BUG #1800: "unexpected chunk number" during pg_dump

Started by Aaron Harshover 20 years ago6 messagesbugs

ajh@rentrak.com

over 20 years ago

The following bug has been logged online:

Bug reference: 1800
Logged by: Aaron Harsh
Email address: ajh@rentrak.com
PostgreSQL version: 7.4.6
Operating system: RedHat ES release 3, x86_64
Description: "unexpected chunk number" during pg_dump
Details:

Our regular pg_dump aborted this afternoon with this output:

pg_dump: ERROR: unexpected chunk number 0 (expected 1) for toast value
4294879152
pg_dump: SQL command to dump the contents of table "dataset_cache" failed:
PQendcopy() failed.
pg_dump: Error message from server: ERROR: unexpected chunk number 0
(expected 1) for toast value 4294879152
pg_dump: The command was: COPY public.dataset_cache (checksum, version_no,
bind_params, sql_statement, serialized_value, date_created) TO stdout;
pg_dump: *** aborted because of error

We saw the same message when we tried to cluster the effective table. The
problem went away after truncating the table.

I've searched the pgsql-bugs archives and found reports of this problem, but
haven't seen a solution. Is there a solution to keep this from happening in
the future? (Version upgrade maybe?)

Alvaro Herrera

alvherre@2ndquadrant.com

over 20 years ago

In reply to: Aaron Harsh (#1)

Re: BUG #1800: "unexpected chunk number" during pg_dump

On Mon, Aug 01, 2005 at 06:02:30AM +0100, Aaron Harsh wrote:

pg_dump: ERROR: unexpected chunk number 0 (expected 1) for toast value
4294879152
pg_dump: SQL command to dump the contents of table "dataset_cache" failed:
PQendcopy() failed.
pg_dump: Error message from server: ERROR: unexpected chunk number 0
(expected 1) for toast value 4294879152
pg_dump: The command was: COPY public.dataset_cache (checksum, version_no,
bind_params, sql_statement, serialized_value, date_created) TO stdout;
pg_dump: *** aborted because of error

We saw the same message when we tried to cluster the effective table. The
problem went away after truncating the table.

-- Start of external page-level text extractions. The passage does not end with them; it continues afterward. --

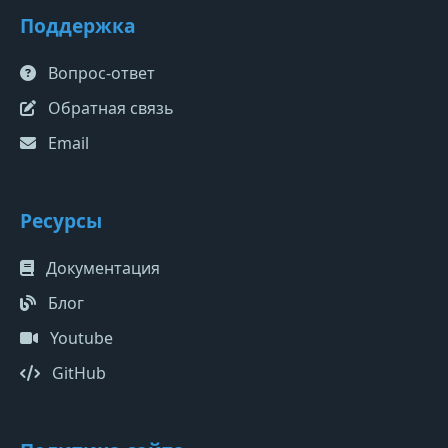
Поддержка
Вопрос-ответ
Обратная связь
Email
Ресурсы
Документация
Блог
Youtube
GitHub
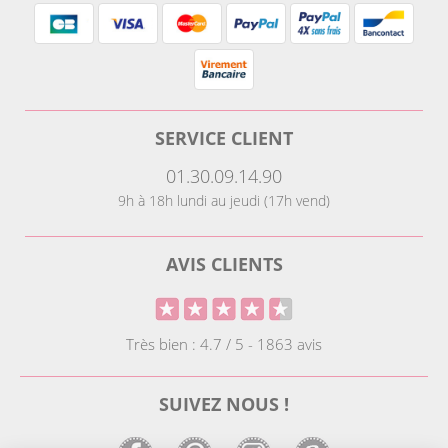
SERVICE CLIENT
01.30.09.14.90
9h à 18h lundi au jeudi (17h vend)
AVIS CLIENTS
Très bien : 4.7 / 5 - 1863 avis
SUIVEZ NOUS !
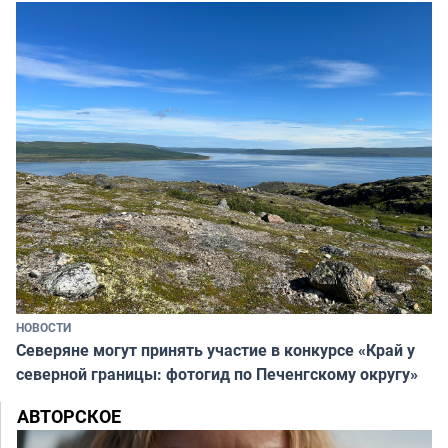
НОВОСТИ
Северяне могут принять участие в конкурсе «Край у
северной границы: фотогид по Печенгскому округу»
АВТОРСКОЕ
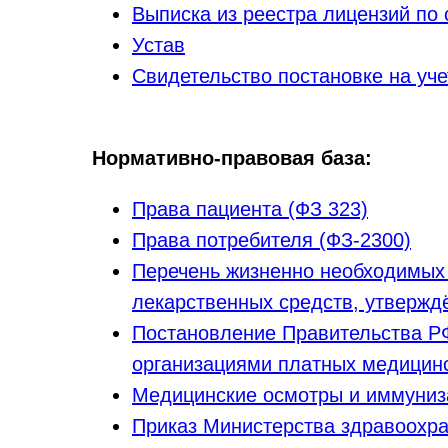
Выписка из реестра лицензий по 
Устав
Свидетельство постановке на уче
Нормативно-правовая база:
Права пациента (ФЗ 323)
Права потребителя (ФЗ-2300)
Перечень жизненно необходимых
лекарственных средств, утверж
Постановление Правительства РФ
организациями платных медицинс
Медицинские осмотры и иммуниз
Приказ Министерства здравоохра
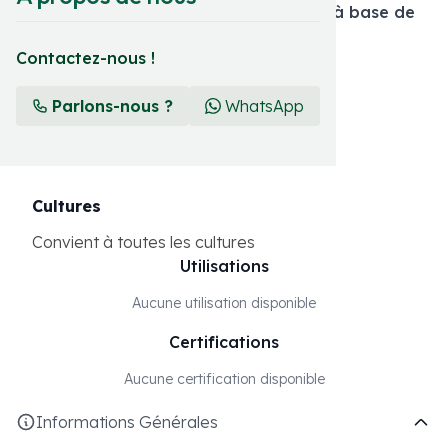
Engrais inorganique composé solide à base de
macronutriments
Contactez-nous !
Format et présentation
Parlons-nous ?
WhatsApp
25 KG
Cultures
Convient à toutes les cultures
Utilisations
Aucune utilisation disponible
Certifications
Aucune certification disponible
Informations Générales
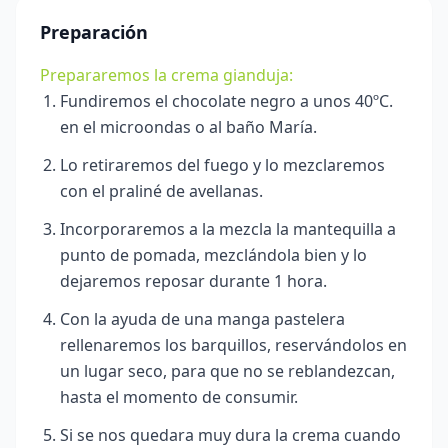
Preparación
Prepararemos la crema gianduja:
Fundiremos el chocolate negro a unos 40ºC.
en el microondas o al baño María.
Lo retiraremos del fuego y lo mezclaremos
con el praliné de avellanas.
Incorporaremos a la mezcla la mantequilla a
punto de pomada, mezclándola bien y lo
dejaremos reposar durante 1 hora.
Con la ayuda de una manga pastelera
rellenaremos los barquillos, reservándolos en
un lugar seco, para que no se reblandezcan,
hasta el momento de consumir.
Si se nos quedara muy dura la crema cuando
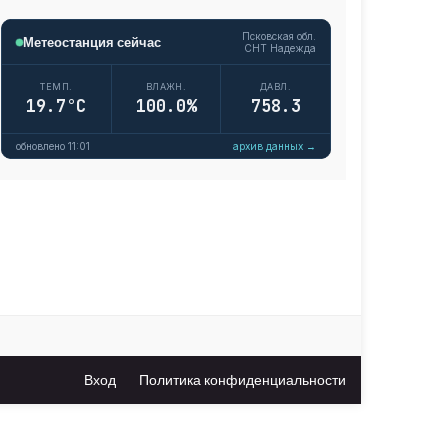
Вход
Политика конфиденциальности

I've searched the pgsql-bugs archives and found reports of this problem, but
haven't seen a solution. Is there a solution to keep this from happening in
the future? (Version upgrade maybe?)

Looks very much like the table was corrupted. Maybe you should try to
test your RAM and disks. Not sure how to do that on x86-64 though,
unless the test utility at www.memtest86.com has been ported to it.

--
Alvaro Herrera (<alvherre[a]alvh.no-ip.org>)
"La naturaleza, tan frï¿½gil, tan expuesta a la muerte... y tan viva"

Oliver Jowett

oliver@opencloud.com

over 20 years ago

In reply to: Alvaro Herrera (#2)

Re: BUG #1800: "unexpected chunk number" during pg_dump

Alvaro Herrera wrote:

Looks very much like the table was corrupted. Maybe you should try to
test your RAM and disks. Not sure how to do that on x86-64 though,
unless the test utility at www.memtest86.com has been ported to it.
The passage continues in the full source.